=== Begin Enclosure ===

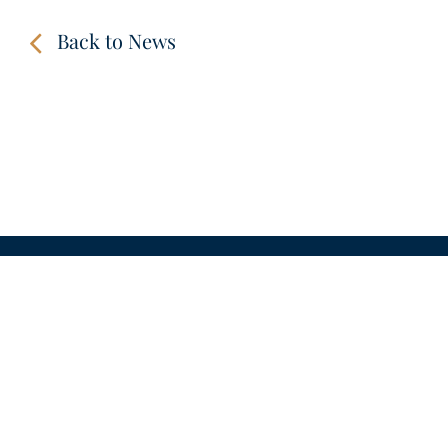
Back to News
CONTACT
LINKS
VIDEOS
IMPRINT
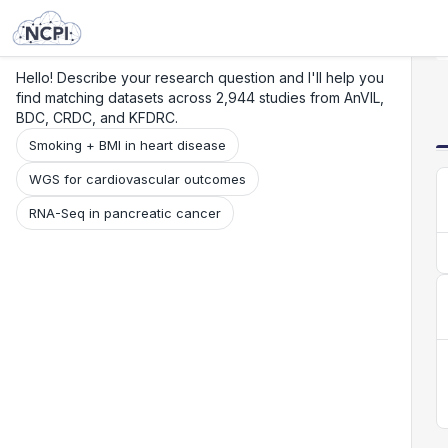
Search
Research
Beta
Hello! Describe your research question and I'll help you
find matching datasets across 2,944 studies from AnVIL,
BDC, CRDC, and KFDRC.
Smoking + BMI in heart disease
WGS for cardiovascular outcomes
RNA-Seq in pancreatic cancer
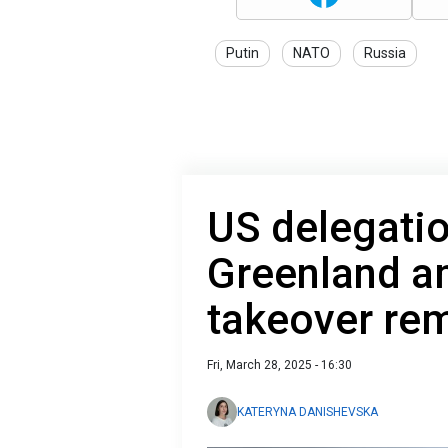
Putin
NATO
Russia
US delegation
Greenland a
takeover re
Fri, March 28, 2025 - 16:30
KATERYNA DANISHEVSKA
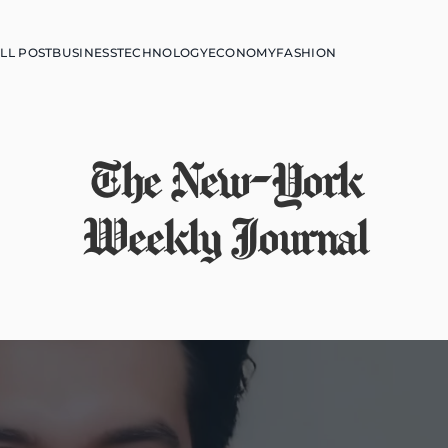
LL POST
BUSINESS
TECHNOLOGY
ECONOMY
FASHION
The New-York
Weekly Journal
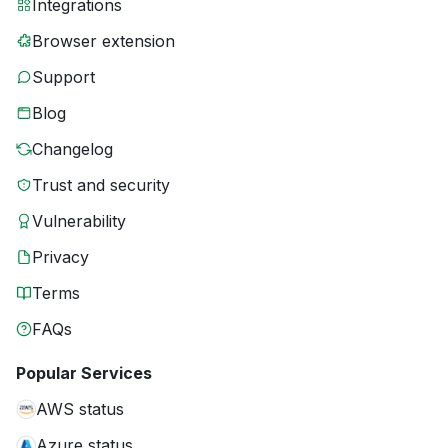
Integrations
Browser extension
Support
Blog
Changelog
Trust and security
Vulnerability
Privacy
Terms
FAQs
Popular Services
AWS status
Azure status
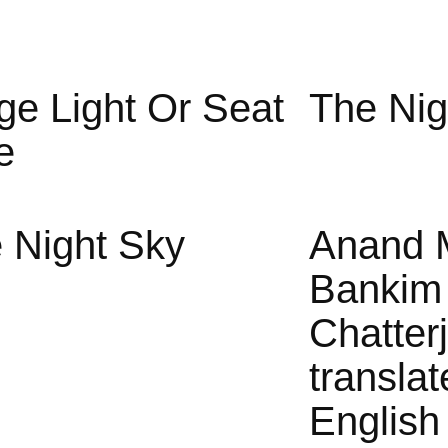
ge Light Or Seat
The Nig
e
 Night Sky
Anand 
Bankim
Chatter
translat
English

=== End Enclosure ===

Transcribe the listing above in full and exactly; no pictures belong in the copy.

Back to News
CONTACT
LINKS
VIDEOS
IMPRINT
Search
Research
Beta
Hello! Describe your research question and I'll help you
find matching datasets across 2,944 studies from AnVIL,
BDC, CRDC, and KFDRC.
Smoking + BMI in heart disease
WGS for cardiovascular outcomes
RNA-Seq in pancreatic cancer
Putin
NATO
Russia
US delegation
Greenland a
takeover re
Fri, March 28, 2025 - 16:30
KATERYNA DANISHEVSKA
LL POST
BUSINESS
TECHNOLOGY
ECONOMY
FASHION
The New-York
Weekly Journal
Integrations
Browser extension
Support
Blog
Changelog
Trust and security
Vulnerability
Privacy
Terms
FAQs
Popular Services
AWS status
Azure status
ge Light Or Seat
The Nig
e
 Night Sky
Anand 
Bankim
Chatter
translat
English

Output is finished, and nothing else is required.